Bild: So kommt das Kabel an Land: Arbeiter vor dem Kabelverlegeschiff „Boka C…
Büsum taz | Als das Kabel in das Rohr gezogen wird, herrscht Stille. Nur
das Knarren der Seilwinde und das Klicken der Fotoapparate ist zu hören,
dazwischen das irritierte Bliep-Bliep der schwarz-weiß gefiederten
Austernfischer, die über dem Verlegeschiff kreisen. Das Schiff liegt vor
dem Nordseedeich bei Büsum auf dem grau-braunen Schlick, der armdicke
Nordlink rollt zentimeterweise über gebogene Gestelle ab in das Rohr, das
durch den Seedeich führt.
Das alles ist lange geplant, „aber man fiebert doch auf diesen Moment hin“,
sagt Gunnar Spengel, Nordlink-Projektleiter bei der Firma Tennet, die mit
dem norwegischen staatlichen Netzbetreiber Statnett das Kabel verlegt. Um
die Zwei-Milliarden-Euro-Investition zu stemmen, ist auf deutscher Seite
die Kreditanstalt für Wiederaufbau (KfW) beteiligt.

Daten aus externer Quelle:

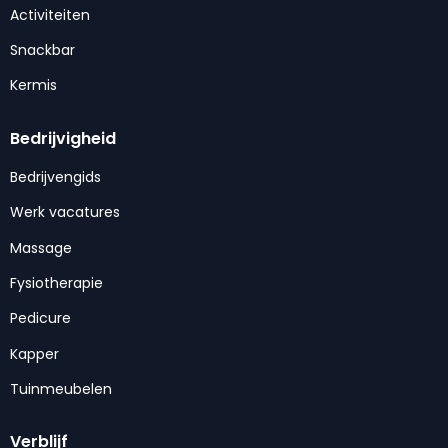
Activiteiten
Snackbar
Kermis
Bedrijvigheid
Bedrijvengids
Werk vacatures
Massage
Fysiotherapie
Pedicure
Kapper
Tuinmeubelen
Verblijf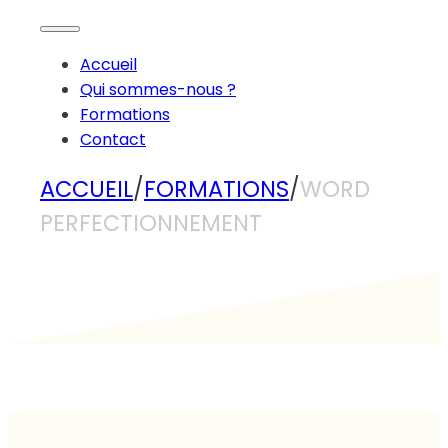
Accueil
Qui sommes-nous ?
Formations
Contact
ACCUEIL
/
FORMATIONS
/
WORD
PERFECTIONNEMENT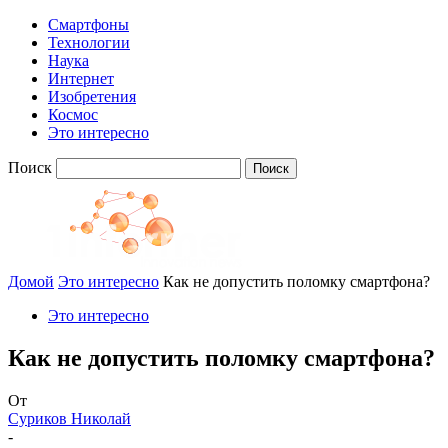
Смартфоны
Технологии
Наука
Интернет
Изобретения
Космос
Это интересно
Поиск
Домой
Это интересно
Как не допустить поломку смартфона?
Это интересно
Как не допустить поломку смартфона?
От
Суриков Николай
-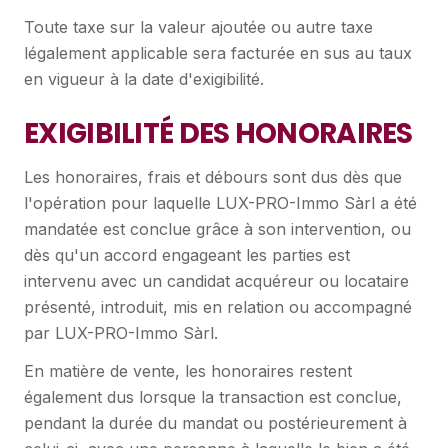
Toute taxe sur la valeur ajoutée ou autre taxe
légalement applicable sera facturée en sus au taux
en vigueur à la date d'exigibilité.
EXIGIBILITÉ DES HONORAIRES
Les honoraires, frais et débours sont dus dès que
l'opération pour laquelle LUX-PRO-Immo Sàrl a été
mandatée est conclue grâce à son intervention, ou
dès qu'un accord engageant les parties est
intervenu avec un candidat acquéreur ou locataire
présenté, introduit, mis en relation ou accompagné
par LUX-PRO-Immo Sàrl.
En matière de vente, les honoraires restent
également dus lorsque la transaction est conclue,
pendant la durée du mandat ou postérieurement à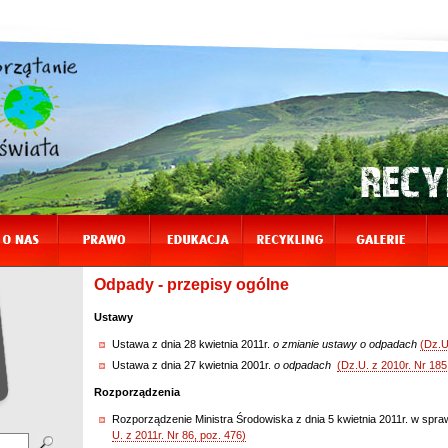
Odpady - przepisy ogólne
Ustawy
Ustawa z dnia 28 kwietnia 2011r.
o zmianie ustawy o odpadach
(Dz.U
Ustawa z dnia 27 kwietnia 2001r.
o odpadach
(Dz.U. z 2010r. Nr 185,
Rozporządzenia
Rozporządzenie Ministra Środowiska z dnia 5 kwietnia 2011r. w sp
U. z 2011r. Nr 86, poz. 476)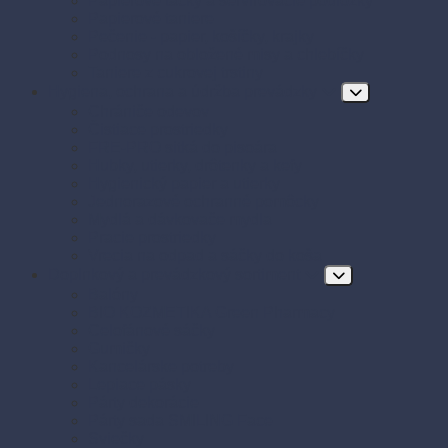
Papierové tácky a servírovacie podložky
Papierové taniere
Pečenie - papier, košíčky, krajky
Podnosy na obložené misy a chlebíčky
Taniere z cukrovej trstiny
Hygiena, ochrana a údržba prevádzky
Chrániče odevov
Čistiace prostriedky
FRE-PRO sitká do pisoára
Hubky, utierky, drôtenky a kefy
Hygienický papier a utierky
Jednorazové ochranné pomôcky
Mydlá a dávkovače mydla
Pracie prostriedky
Vrecia na odpad a sáčky do koša
Doplnkový a prevádzkový sortiment
Balóny
BIO KOZMETIKA Green Pharmacy
Celofánové sáčky
Gumičky
Kancelárske potreby
Lepiace pásky
Párty dekorácie
Párty sada SMILING Face
Sviečky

Der Deich-Durchstich ist noch nicht das Ende des Projekts. Es fehlen noch
rund 54 Kilometer Erdkabel bis zum Umspannwerk bei Wilster. Aber der größte
Teil der Strecke ist geschafft, inklusive schwieriger Transporte von
400-Tonnen-Trafos über norwegische Serpentinenstraßen und Verlegung des
Seekabels bei Sturm und Wellengang. Es wird von Spezialschiffen auf dem
Meeresgrund ausgelegt und später mit Sand zugeschüttet. Aber nicht nur
technisch sei Nordlink eine „Pioniertat“, sagt Tennet-Sprecher Mathias
Fischer, sondern „wichtig für ganz Europa, um die Energiewende zu
schaffen“.
Über das Doppelkabel – zwei Stränge verlaufen parallel – kann Strom aus
deutschen Windrädern nach Norwegen und Energie aus den norwegischen
Wasserkraftwerken nach Deutschland geleitet werden, um stetigen Zufluss
erneuerbarer Energie zu garantieren. Das verhindert, dass Windräder
abgeschaltet werden, wenn die Netze überlastet sind, oder dass bei Flaute
nichts aus der Steckdose kommt.
Knapp zwei Stunden nachdem das Kabel auf See im Rohr verschwunden ist,
rollt es jenseits des Deiches ans Licht. Ab hier beginnt die Verlegung als
Erdkabel – in einem rund fünf Meter breiten Graben, in dem beide
Kabelstränge liegen. Ist der Graben wieder zugeschüttet, sei bald nichts
mehr von den Arbeiten zu sehen, sagt Fischer.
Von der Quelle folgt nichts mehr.